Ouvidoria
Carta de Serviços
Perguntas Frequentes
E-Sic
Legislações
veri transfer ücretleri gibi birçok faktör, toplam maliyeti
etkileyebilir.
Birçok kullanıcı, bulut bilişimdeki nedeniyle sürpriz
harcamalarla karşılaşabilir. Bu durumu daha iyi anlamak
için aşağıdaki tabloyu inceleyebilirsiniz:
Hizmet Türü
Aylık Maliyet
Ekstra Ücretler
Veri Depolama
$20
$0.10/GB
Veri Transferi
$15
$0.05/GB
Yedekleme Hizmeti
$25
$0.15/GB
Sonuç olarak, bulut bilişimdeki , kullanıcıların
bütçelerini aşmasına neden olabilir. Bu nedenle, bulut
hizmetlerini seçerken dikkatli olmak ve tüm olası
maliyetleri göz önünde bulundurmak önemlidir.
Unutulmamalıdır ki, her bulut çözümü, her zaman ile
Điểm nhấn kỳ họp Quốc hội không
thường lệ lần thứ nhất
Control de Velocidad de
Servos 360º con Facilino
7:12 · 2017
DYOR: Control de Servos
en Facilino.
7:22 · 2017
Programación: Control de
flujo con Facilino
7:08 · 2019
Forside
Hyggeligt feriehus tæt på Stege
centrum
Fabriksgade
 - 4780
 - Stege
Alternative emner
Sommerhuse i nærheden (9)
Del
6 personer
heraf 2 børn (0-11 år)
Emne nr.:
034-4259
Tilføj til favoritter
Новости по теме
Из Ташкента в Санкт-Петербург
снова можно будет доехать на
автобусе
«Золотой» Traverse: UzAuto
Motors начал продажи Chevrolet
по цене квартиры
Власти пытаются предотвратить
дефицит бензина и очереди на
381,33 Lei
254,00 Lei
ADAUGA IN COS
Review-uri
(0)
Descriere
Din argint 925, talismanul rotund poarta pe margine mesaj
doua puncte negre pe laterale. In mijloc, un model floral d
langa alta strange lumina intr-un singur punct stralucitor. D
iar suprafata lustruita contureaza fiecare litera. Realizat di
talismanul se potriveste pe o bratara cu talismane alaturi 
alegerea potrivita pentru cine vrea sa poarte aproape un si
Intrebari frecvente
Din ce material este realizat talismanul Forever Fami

_ _ _ _ _

▶ PROBLEM REQUIREMENTS
Repeat the listing above in full, exactly as given.

▶ RESULT OF THIS TASK
Ouvidoria
Carta de Serviços
Perguntas Frequentes
E-Sic
Legislações
veri transfer ücretleri gibi birçok faktör, toplam maliyeti
etkileyebilir.
Birçok kullanıcı, bulut bilişimdeki nedeniyle sürpriz
harcamalarla karşılaşabilir. Bu durumu daha iyi anlamak
için aşağıdaki tabloyu inceleyebilirsiniz:
Hizmet Türü
Aylık Maliyet
Ekstra Ücretler
Veri Depolama
$20
$0.10/GB
Veri Transferi
$15
$0.05/GB
Yedekleme Hizmeti
$25
$0.15/GB
Sonuç olarak, bulut bilişimdeki , kullanıcıların
bütçelerini aşmasına neden olabilir. Bu nedenle, bulut
hizmetlerini seçerken dikkatli olmak ve tüm olası
maliyetleri göz önünde bulundurmak önemlidir.
Unutulmamalıdır ki, her bulut çözümü, her zaman ile
Điểm nhấn kỳ họp Quốc hội không
thường lệ lần thứ nhất
Control de Velocidad de
Servos 360º con Facilino
7:12 · 2017
DYOR: Control de Servos
en Facilino.
7:22 · 2017
Programación: Control de
flujo con Facilino
7:08 · 2019
Forside
Hyggeligt feriehus tæt på Stege
centrum
Fabriksgade
 - 4780
 - Stege
Alternative emner
Sommerhuse i nærheden (9)
Del
6 personer
heraf 2 børn (0-11 år)
Emne nr.:
034-4259
Tilføj til favoritter
Новости по теме
Из Ташкента в Санкт-Петербург
снова можно будет доехать на
автобусе
«Золотой» Traverse: UzAuto
Motors начал продажи Chevrolet
по цене квартиры
Власти пытаются предотвратить
дефицит бензина и очереди на
381,33 Lei
254,00 Lei
ADAUGA IN COS
Review-uri
(0)
Descriere
Din argint 925, talismanul rotund poarta pe margine mesaj
doua puncte negre pe laterale. In mijloc, un model floral d
langa alta strange lumina intr-un singur punct stralucitor. D
iar suprafata lustruita contureaza fiecare litera. Realizat di
talismanul se potriveste pe o bratara cu talismane alaturi 
alegerea potrivita pentru cine vrea sa poarte aproape un si
Intrebari frecvente
Din ce material este realizat talismanul Forever Fami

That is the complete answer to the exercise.